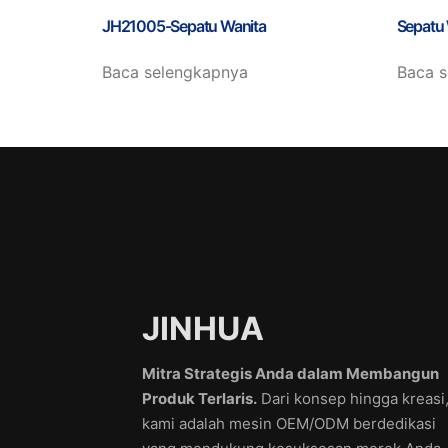
JH21005-Sepatu Wanita
Sepatu
Baca selengkapnya
Baca 
JINHUA
Mitra Strategis Anda dalam Membangun
Produk Terlaris.
Dari konsep hingga kreasi
kami adalah mesin OEM/ODM berdedikasi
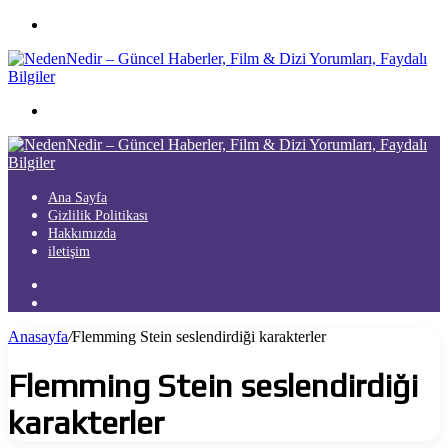
Menü
Arama
yap
...
Ana Sayfa
Gizlilik Politikası
Hakkımızda
iletişim
Kayıt
Ol
Arama
yap
Anasayfa
/
Flemming Stein seslendirdiği karakterler
...
Flemming Stein seslendirdiği
karakterler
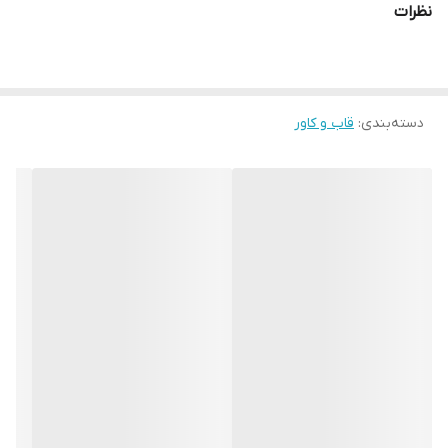
نظرات
دسته‌بندی
:
قاب و کاور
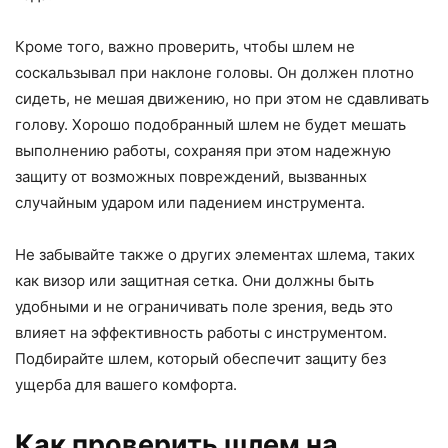
Кроме того, важно проверить, чтобы шлем не
соскальзывал при наклоне головы. Он должен плотно
сидеть, не мешая движению, но при этом не сдавливать
голову. Хорошо подобранный шлем не будет мешать
выполнению работы, сохраняя при этом надежную
защиту от возможных повреждений, вызванных
случайным ударом или падением инструмента.
Не забывайте также о других элементах шлема, таких
как визор или защитная сетка. Они должны быть
удобными и не ограничивать поле зрения, ведь это
влияет на эффективность работы с инструментом.
Подбирайте шлем, который обеспечит защиту без
ущерба для вашего комфорта.
Как проверить шлем на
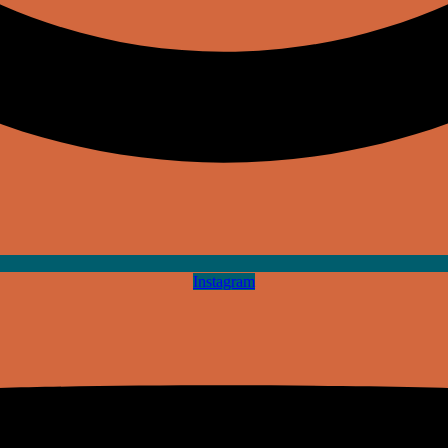
Instagram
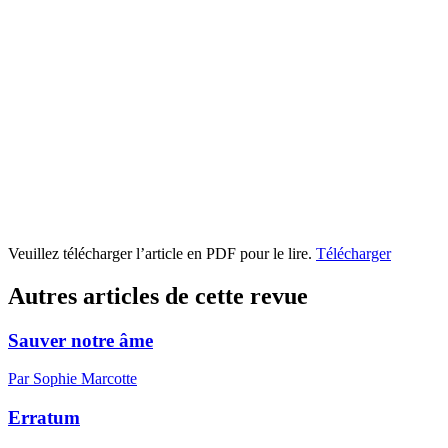
Veuillez télécharger l’article en PDF pour le lire.
Télécharger
Autres articles de cette revue
Sauver notre âme
Par Sophie Marcotte
Erratum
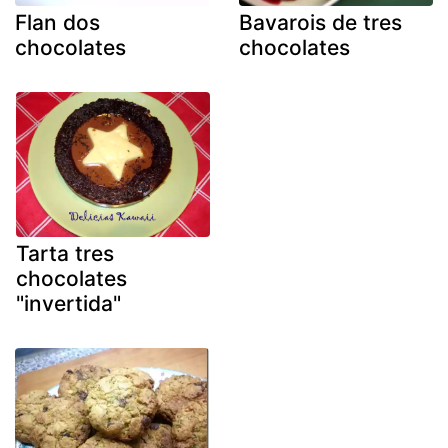
Flan dos
Bavarois de tres
chocolates
chocolates
Tarta tres
chocolates
"invertida"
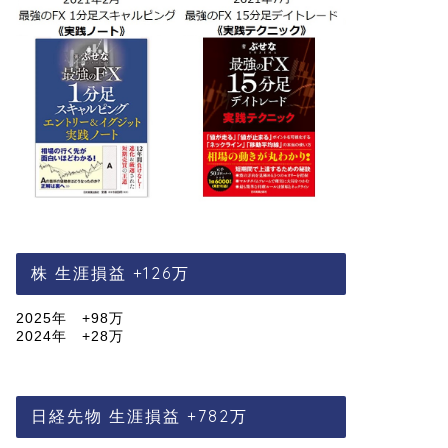
株 生涯損益 +126万
2025年 +98万
2024年 +28万
日経先物 生涯損益 +782万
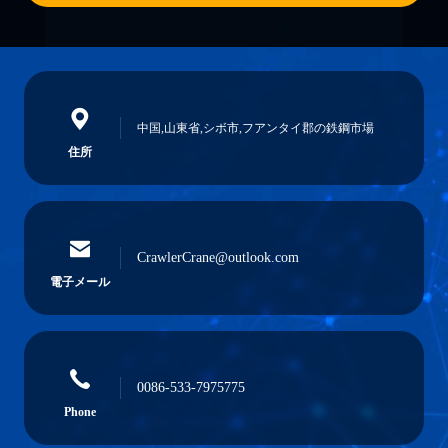
中国,山東省,シボ市,フアンタイ郡の鉄鋼市場
住所
CrawlerCrane@outlook.com
電子メール
0086-533-7975775
Phone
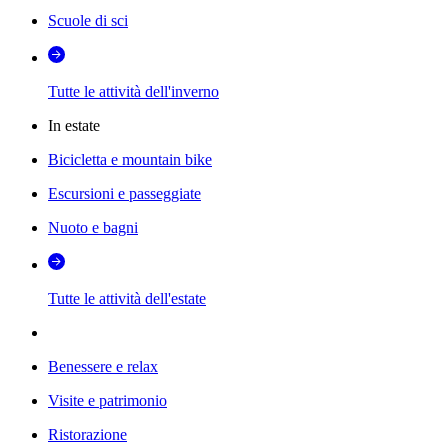
Scuole di sci
Tutte le attività dell'inverno
In estate
Bicicletta e mountain bike
Escursioni e passeggiate
Nuoto e bagni
Tutte le attività dell'estate
Benessere e relax
Visite e patrimonio
Ristorazione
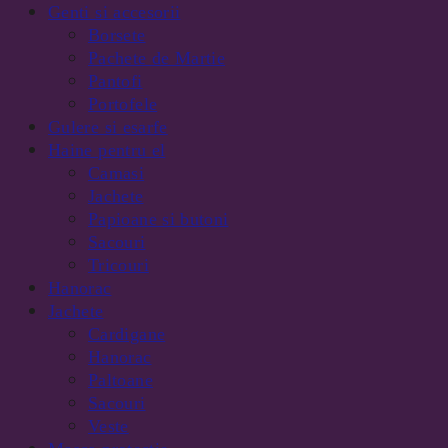
Genti si accesorii
Borsete
Pachete de Martie
Pantofi
Portofele
Gulere si esarfe
Haine pentru el
Camasi
Jachete
Papioane si butoni
Sacouri
Tricouri
Hanorac
Jachete
Cardigane
Hanorac
Paltoane
Sacouri
Veste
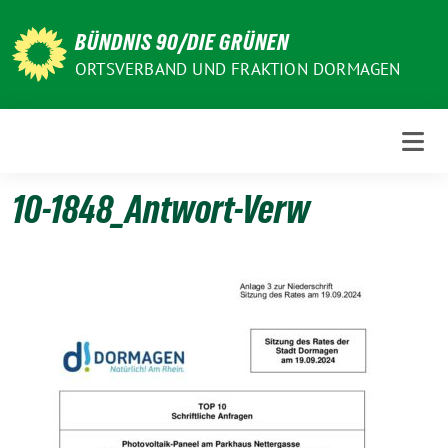
Weiter
zum
BÜNDNIS 90/DIE GRÜNEN
Inhalt
ORTSVERBAND UND FRAKTION DORMAGEN
10-1848_Antwort-Verw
▬▬▬▬▬▬▬▬▬▬
Work order »
Using the data above, copy each line that contains "проверить".

Answer box »
Кроме того, важно проверить, чтобы шлем не
Как проверить шлем на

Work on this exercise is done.